The fossils we leave behind
Fossils are fascinating. They hold stories that remain long after the life that belonged to them have returned to the dust. Some are found, and their stories are handled and passed along, even through the generations. While some remain buried, holding stories that will never be told.
What fossils remain of us after our bodies return to dust?
Not our skulls, or grandpa’s harmonica, or mom’s amethyst necklace. Not even our children. What of the stories we told, held, or lived will be fossilized and handled, handed through generations, even beyond our time here on earth?
Mel Robbins, author, podcaster and one of the world’s most influential people on motivation and change, often implores her followers to ask themselves the very important question: ‘What do I really want?’ because we can’t go out and do it if we don’t know what it is.
I think that’s super important work, and for what it’s worth, extremely challenging to nail, but little ‘ole me is wondering, what if we worked backwards for a moment, and thought about what we hope to leave behind after we’ve done what we really wanted to do.
My grandparents, Frank and Pauline, or Mamaw and Papaw as I affectionately call them, seem to come up often in my therapy sessions. As I explore my childhood, attachment, and the stories of my youth, it’s clear that Mamaw and Papaw were an anchor for me in my life. And not just for me, all of the cousins feel the same way. My therapist asked, “What was it about them that was so great?" And without hesitation, I replied, “They just exuded love, warmth, and safety, always, and in every situation, and to every person.”
Mamaw and Papaw didn’t just know Jesus, they intimately and personally walked with him, talked with him, praised and honored him in everything they did, but not in a churchy or in-your-face way. They just lived LOVE. It’s easy to live LOVE when you’re so inherently rooted in it, when you inhale and exhale the very thing LOVE is, when you’re life stories are all written around it - around Jesus. And it wasn’t just us kids who felt this, it was everyone who knew them. It was everyone they ever encountered…from the three widows my Papaw would leave extra early on Sunday morning to go pick up on the other side of the twisty, curvy West Virginia mountains, switchback after switchback, just to bring them to the church where he preached at on Sunday mornings, and then drove them back home after service was over and he’d completed his pastorly duties, to the families Mamaw covered and smothered with her intercessory prayers every single night, prayers that seemed to last for hours, prayers that brought tears streaming down her face and made her voice quiver, prayers like they were members of her own family.

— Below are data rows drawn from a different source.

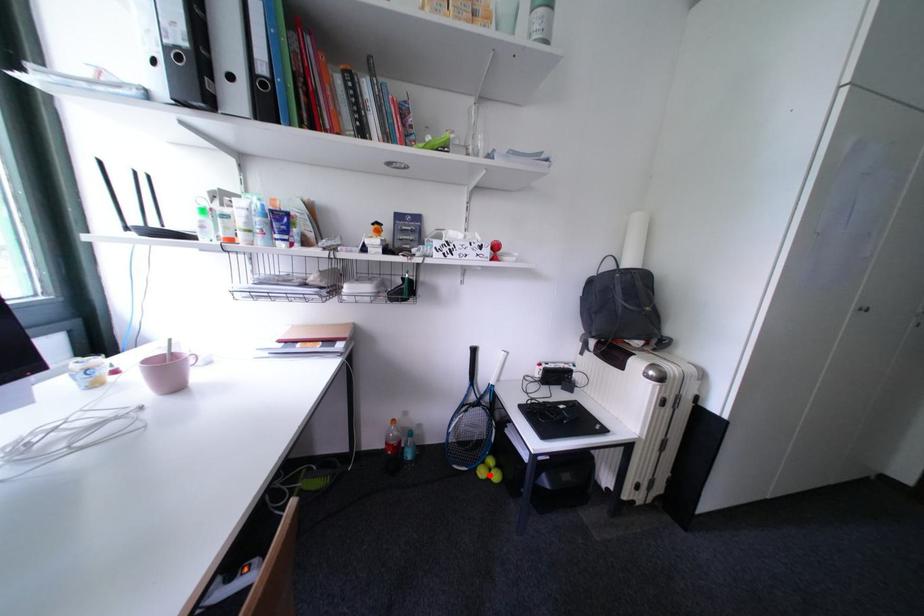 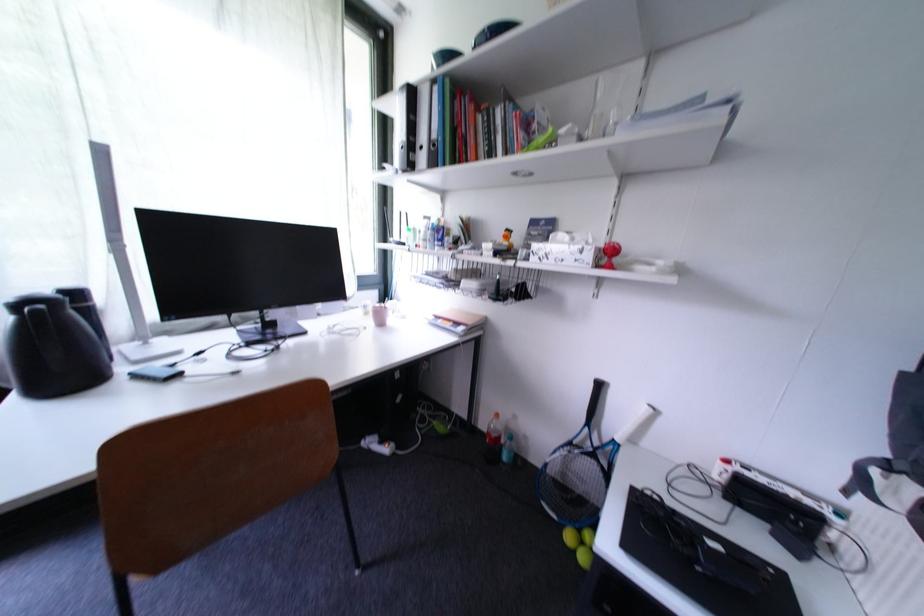 Question: I am providing you with two images of the same scene from different viewpoints. In image1, a red point is highlighted. Considering the same 3D point in image2, which of the following is correct?

Choices:
 (A) It is closer
 (B) It is farther

Answer: (A) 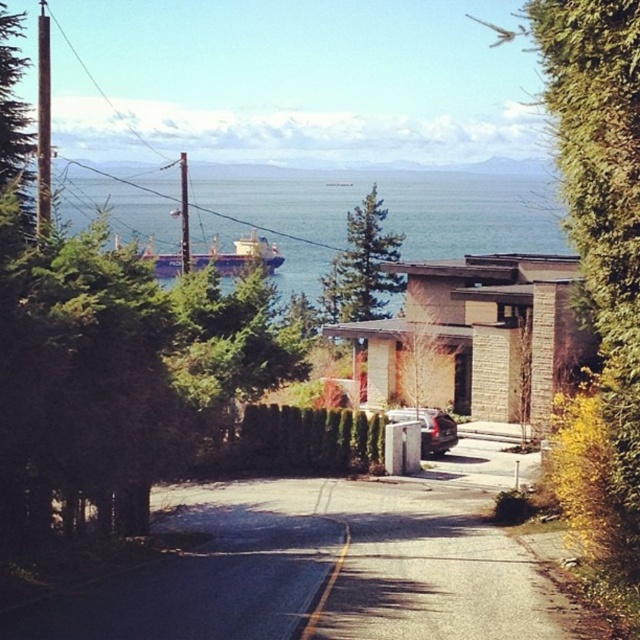 Can you confirm if blue metallic water at upper center is positioned below metallic silver car at center?

Incorrect, blue metallic water at upper center is not positioned below metallic silver car at center.

Between blue metallic water at upper center and metallic silver car at center, which one appears on the left side from the viewer's perspective?

blue metallic water at upper center is more to the left.

The height and width of the screenshot is (640, 640). What do you see at coordinates (403, 211) in the screenshot? I see `blue metallic water at upper center` at bounding box center [403, 211].

Find the location of a particular element. This screenshot has height=640, width=640. blue metallic water at upper center is located at coordinates tap(403, 211). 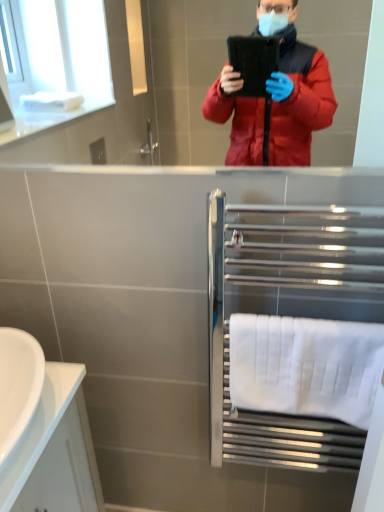 Question: Is point (11, 403) positioned closer to the camera than point (355, 384)?

Choices:
 (A) closer
 (B) farther

Answer: (A)

Question: Is white glossy sink at lower left taller or shorter than white cotton towel at lower right?

Choices:
 (A) tall
 (B) short

Answer: (B)

Question: Which is nearer to the white cotton towel at lower right?

Choices:
 (A) white glossy sink at lower left
 (B) polished chrome towel rack at lower right

Answer: (B)

Question: Based on their relative distances, which object is farther from the polished chrome towel rack at lower right?

Choices:
 (A) white cotton towel at lower right
 (B) white glossy sink at lower left

Answer: (B) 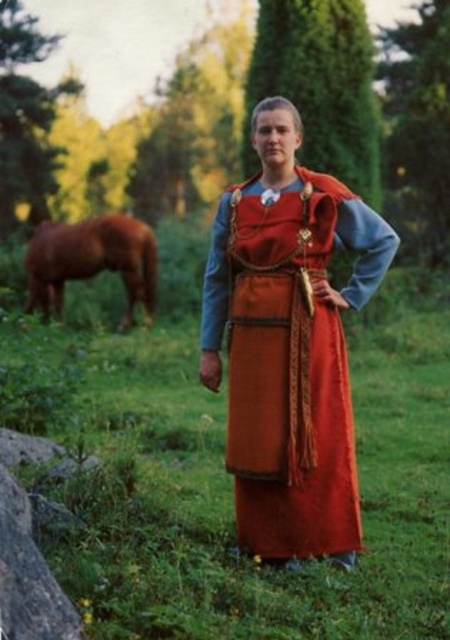 Question: Which of the following is the closest to the observer?

Choices:
 (A) (125, 618)
 (B) (220, 236)

Answer: (A)

Question: Is green grass at center wider than brown glossy horse at left?

Choices:
 (A) yes
 (B) no

Answer: (B)

Question: Estimate the real-world distances between objects in this image. Which object is closer to the green grass at center?

Choices:
 (A) matte orange dress at center
 (B) brown glossy horse at left

Answer: (A)

Question: Is green grass at center to the left of brown glossy horse at left from the viewer's perspective?

Choices:
 (A) yes
 (B) no

Answer: (B)

Question: Which point is closer to the camera?

Choices:
 (A) (58, 282)
 (B) (328, 308)
 (C) (193, 461)

Answer: (B)

Question: Does matte orange dress at center have a greater width compared to brown glossy horse at left?

Choices:
 (A) no
 (B) yes

Answer: (A) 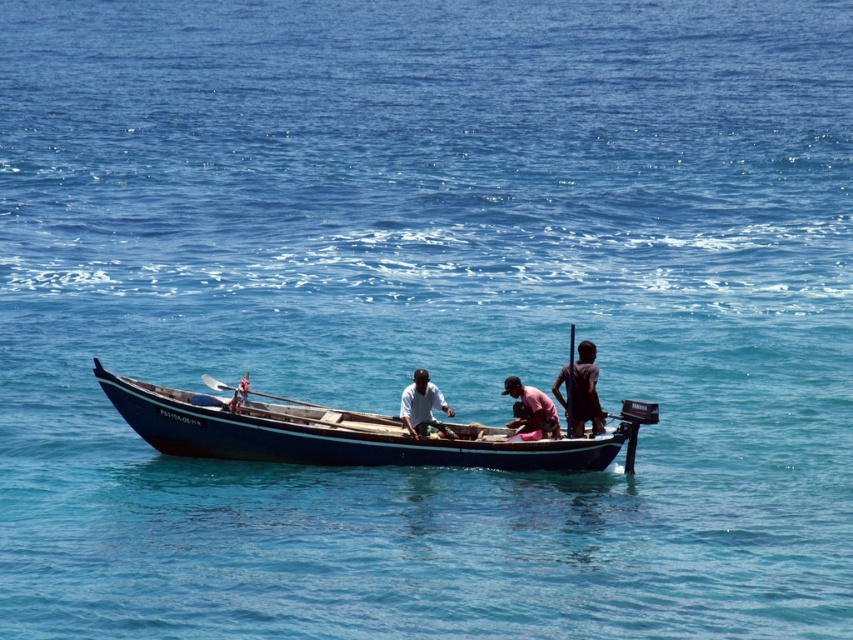 You are standing on the deck of the boat and want to hand a fishing rod to the person wearing the white matte shirt at center. Based on their position, where should you aim to pass the rod?

The white matte shirt at center is located at point (422, 406), so you should aim towards that coordinate to pass the fishing rod.

You are a passenger on the blue polished wood boat at center and want to hand a fishing rod to the person wearing the white matte shirt at center. Can you reach them without moving from your current position if your arm can extend 1.5 meters?

The distance between the blue polished wood boat at center and the white matte shirt at center is 1.74 meters. Since your arm can only extend 1.5 meters, you cannot reach them without moving. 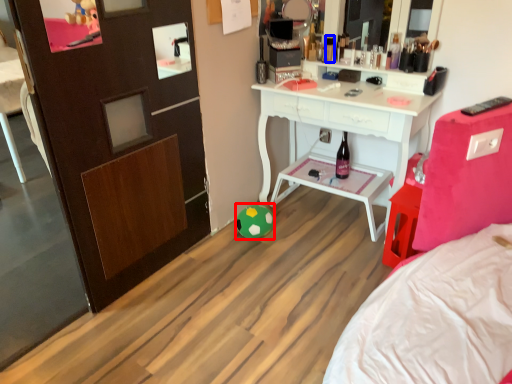 Question: Which object is further to the camera taking this photo, toy (highlighted by a red box) or toiletry (highlighted by a blue box)?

Mamaw and Papaw have long been gone from this earth, but decades later they are still in stories, still infiltrating memories, drumming up nostalgia, and changing lives. They are changing lives of people they never even met because of what they left behind. I am a better woman and mother because what they left behind and my children will be, too. It’s a legacy of love. That’s a treasure worth more than finding any buried fossil.
What stories will remain here after we’ve returned to dust? What stories do you want people to hold and pass along about you? What if there were none. What if they were not what you’d hope for? What if we held too tightly or for too long onto the stories that served our broken parts instead of our healing and our pain instead of all the beauty we saw, despite the pain?
I can assure you that God is a God of change and he is always working behind the scenes, making all things new. He’s in the beauty business - the turning ashes to beauty business. We may believe we are too old, or it’s too late, or something is too hard, or not worth it but he is already making a way, right now.
What fossils will we leave behind?
“Do not remember the former things,
Nor carefully consider things of the past.
Behold, I will do something new;
Now it will spring forth;
Will you not know it?
I will even make a roadway in the wilderness,
Rivers in the wasteland…”
- Isaiah 43:18-19
What Existed, What Died
What breathed, what bled, what fought, what cried,
What slept, what praised, what existed, what died –
Minerals and elements formed rich dust,
Gathered masterfully from Earth’s crust.
Flesh and blood, and Breath of Life then came;
Upon each was given purpose, to glorify his name.
And when their time ended, as they returned to the earth,
The ground re-mineralized, preparing for new birth.
From his hands and breath a new creature is made,
While buried in the dirt are stories displayed.
Though many remain hidden, never to be discovered,
Other stories are unearthed, released and uncovered -
Revealing a greater purpose of life and merely being,
One of intelligent design and a love that is most pleasing.
Are we not from the same dirt and even more so, masterfully created -
And when to dust we return, will our stories that remain be a testimony or bated?
While Breath of Life still resides inside our bodies and bones,
Let our stories bear witness to the greatest love ever known.
What breathed, what bled, what fought, what cried –
What slept, what praised, what existed, what died.
Sweetie, what you share is always important and this post is no different. You have tapped into and are living a life that matters. Creating important art, is natural to you because you seek an important life by constantly seeking the LORD our God. Thank you for what you create and share mostly for whose you are!